Madagascar, Where Tact Does Not Exist
The first question I got was, “How do you say, ‘Wes has darkness under his eyes?’” I was a little surprised, but I had asked them to describe me, so it was a fair question and I translated for them. I was expecting things like, “Wes is wearing jeans,” or “Wes has blue eyes.” It was not to be so.
The thing is, I had miscalculated when creating what I thought was an effective exercise. Arriving here at my site last year, I learned quickly that the Malagasy have absolutely no tact. None. If you have a zit on your face, they’ll let you know. An absolute stranger will tell you so. If there is anything whatsoever that you can be criticized for, you’re going to hear about it. It’s the Malagasy truth bomb. So, what I had done was given a class of teenagers a carte blanche to ridicule my appearance.
This realization made me uneasy. I observed the students. They were staring at me, whispering to each other, giggling, and writing. I had placed myself in front of the class for their inspection, and now in my unease I struggled to appear casual. I may have tried too hard, possibly putting my arms akimbo and leaning against the blackboard with my foot up against the wall. I felt like a guilty person trying to appear innocent.
Eventually it was time for them to present their descriptions of me. I had made a mistake that I couldn’t take it back.
The first description wasn't bad, but it was just the calm before the storm.
“Mr. Wes is not tall, but not short. He is not strong, but not weak. He is not big, but not skinny.” Apparently I am entirely average. Ok, whatever.
“Mr. Wes has white hair, red skin, and grey eyes.” Am I a demon?
“Mr. Wes has a long nose, little eyes, and smooth skin.” Uh, thanks.
“Mr. Wes has big teeth.” How about I bite you with them??

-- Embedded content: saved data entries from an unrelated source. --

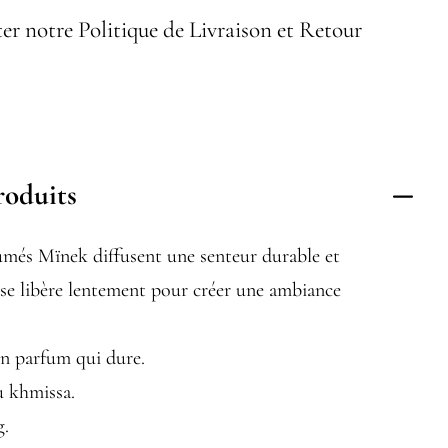
er notre Politique de Livraison et Retour
roduits
umés Mïnek diffusent une senteur durable et
 se libère lentement pour créer une ambiance
un parfum qui dure.
u khmissa.
g.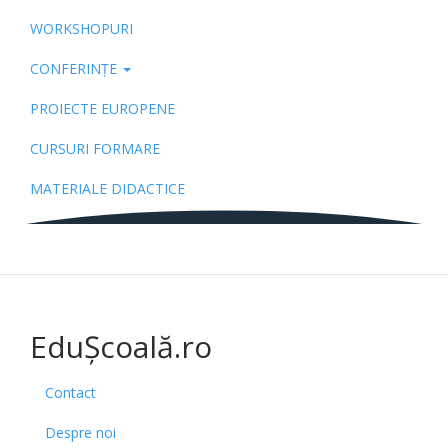
WORKSHOPURI
CONFERINȚE
PROIECTE EUROPENE
CURSURI FORMARE
MATERIALE DIDACTICE
EduȘcoală.ro
Contact
Despre noi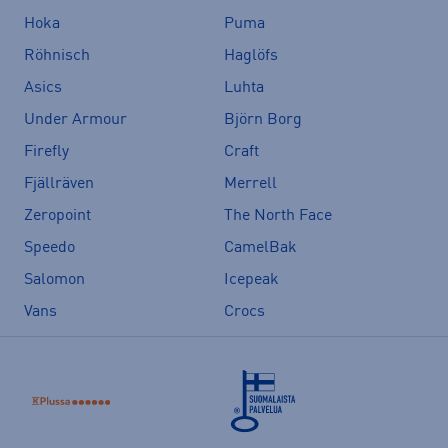
Hoka
Puma
Röhnisch
Haglöfs
Asics
Luhta
Under Armour
Björn Borg
Firefly
Craft
Fjällräven
Merrell
Zeropoint
The North Face
Speedo
CamelBak
Salomon
Icepeak
Vans
Crocs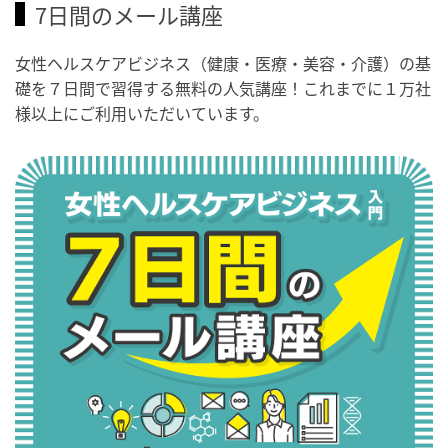
7日間のメール講座
女性ヘルスケアビジネス（健康・医療・美容・介護）の基
礎を７日間で習得する無料の人気講座！これまでに１万社
様以上にご利用いただいています。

“Mr. Wes has bags under his eyes. He is tired.” I can’t imagine why.
The Malagasy Cultural School of Hard Knocks
The roast went on. There were naturally brownnosers who showered me with complements, but I saw through their flattery. I secretly paid attention only to the critical descriptions. An insult holds more truth than a complement.

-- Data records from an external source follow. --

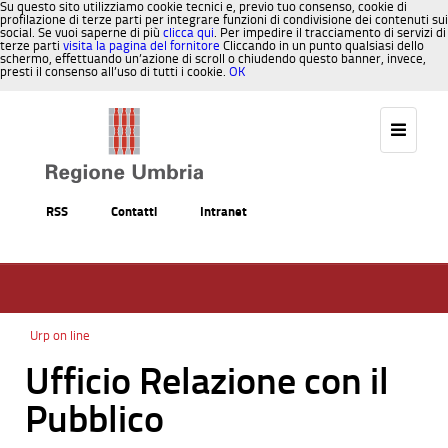
Su questo sito utilizziamo cookie tecnici e, previo tuo consenso, cookie di
profilazione di terze parti per integrare funzioni di condivisione dei contenuti sui
social. Se vuoi saperne di più
clicca qui
. Per impedire il tracciamento di servizi di
terze parti
visita la pagina del fornitore
Cliccando in un punto qualsiasi dello
schermo, effettuando un’azione di scroll o chiudendo questo banner, invece,
presti il consenso all’uso di tutti i cookie.
OK
Salta al contenuto
RSS
Contatti
Intranet
Urp on line
Ufficio Relazione con il
Pubblico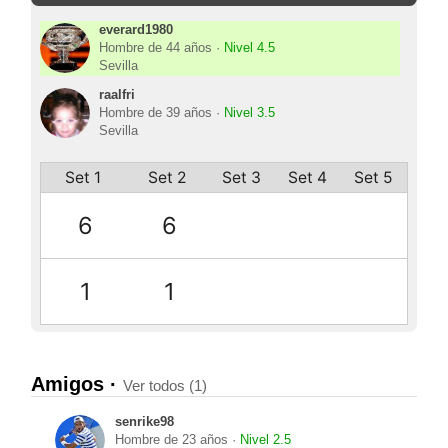
everard1980
Hombre de 44 años ·
Nivel 4.5
Sevilla
raalfri
Hombre de 39 años ·
Nivel 3.5
Sevilla
Set 1
Set 2
Set 3
Set 4
Set 5
6
6
1
1
Amigos ·
Ver todos (1)
senrike98
Hombre de 23 años ·
Nivel 2.5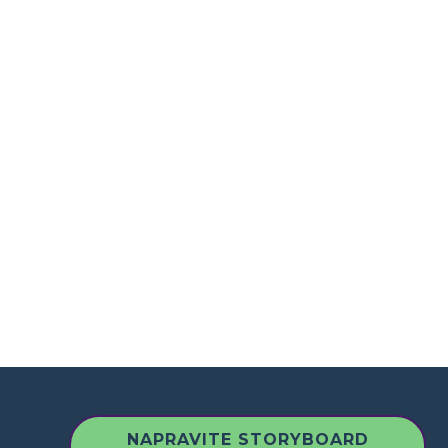
NAPRAVITE STORYBOARD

As I continued to receive my students’ critiques, I was reminded of a similar situation during my adolescence. It was Thanksgiving, and my family had sat down for dinner. My step grandfather, who was at an age where all tact and sensitivity have been thrown out the window, stared at my face from across the table, and said, “What’s wrong with your face?” He was referring to the acne I suffered as a teenager, and I was horrified. Everybody at the table became silent and stared at their plates. I wanted to die. If I remember correctly, my mom came to my rescue and changed the subject.
This time around, I didn’t have my mom there to protect my self-esteem, but that’s not necessary anymore. I’m less impressionable at 30 years old than I was at 16. If you can desensitize yourself to people’s critiques of your appearance, it’s actually interesting to see how people perceive you. Especially people from a different culture.

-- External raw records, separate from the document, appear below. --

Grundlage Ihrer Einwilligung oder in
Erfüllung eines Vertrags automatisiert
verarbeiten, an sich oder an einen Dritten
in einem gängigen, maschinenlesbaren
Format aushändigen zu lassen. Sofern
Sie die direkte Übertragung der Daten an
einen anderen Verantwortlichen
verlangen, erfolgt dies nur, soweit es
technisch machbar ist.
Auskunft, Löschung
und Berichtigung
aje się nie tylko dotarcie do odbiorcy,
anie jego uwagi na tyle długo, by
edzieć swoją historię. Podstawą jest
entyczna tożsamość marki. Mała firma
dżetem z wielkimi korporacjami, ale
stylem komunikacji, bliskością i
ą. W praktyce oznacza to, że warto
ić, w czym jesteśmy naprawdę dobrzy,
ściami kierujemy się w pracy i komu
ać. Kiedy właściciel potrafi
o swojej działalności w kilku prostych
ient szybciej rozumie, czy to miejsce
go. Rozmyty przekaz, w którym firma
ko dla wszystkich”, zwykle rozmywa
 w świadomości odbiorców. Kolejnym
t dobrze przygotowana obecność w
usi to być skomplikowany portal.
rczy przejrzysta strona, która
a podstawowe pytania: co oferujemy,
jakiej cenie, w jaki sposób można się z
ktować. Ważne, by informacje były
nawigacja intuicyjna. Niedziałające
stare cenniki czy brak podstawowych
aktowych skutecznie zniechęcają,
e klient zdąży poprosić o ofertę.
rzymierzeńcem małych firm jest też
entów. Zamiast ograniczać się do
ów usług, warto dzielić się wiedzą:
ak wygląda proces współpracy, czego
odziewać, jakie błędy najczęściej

A friend back home once told me that everybody has a skewed self-image. I think this is true. That’s why we tend to be susceptible to other people’s comments about our appearance. We don’t really know how we appear to others because we see ourselves all the time. I believe that my class gave me a balanced and unbiased description of my appearance. I am a long-nosed devil with big teeth who is tired. This is not an insult. I already know that my nose is long, that I was sunburnt at that time, that my teeth are somewhat bovine, and that the bags under my eyes and my perma-frown make me look constantly fatigued. I was not insulted… just unprepared to receive pure truth. As an American, I’m not used to this.
I used to blame the Malagasy for their truth bombs. I thought they were insensitive and rude. But now, after that class, I feel differently. Wouldn’t you prefer truth over flattery or sugarcoated critiques? Their intention is not to insult. It’s just to tell you something, to start a conversation, or to laugh about something. It’s a part of their culture that you have to embrace. I do. I drop my own truth bombs now. If someone drops a truth bomb on me, I immediately return the favor. “Oh, I have a zit on my face? Do you know that you eat like an animal?” Then we laugh and talk. Truth bombs are great icebreakers here.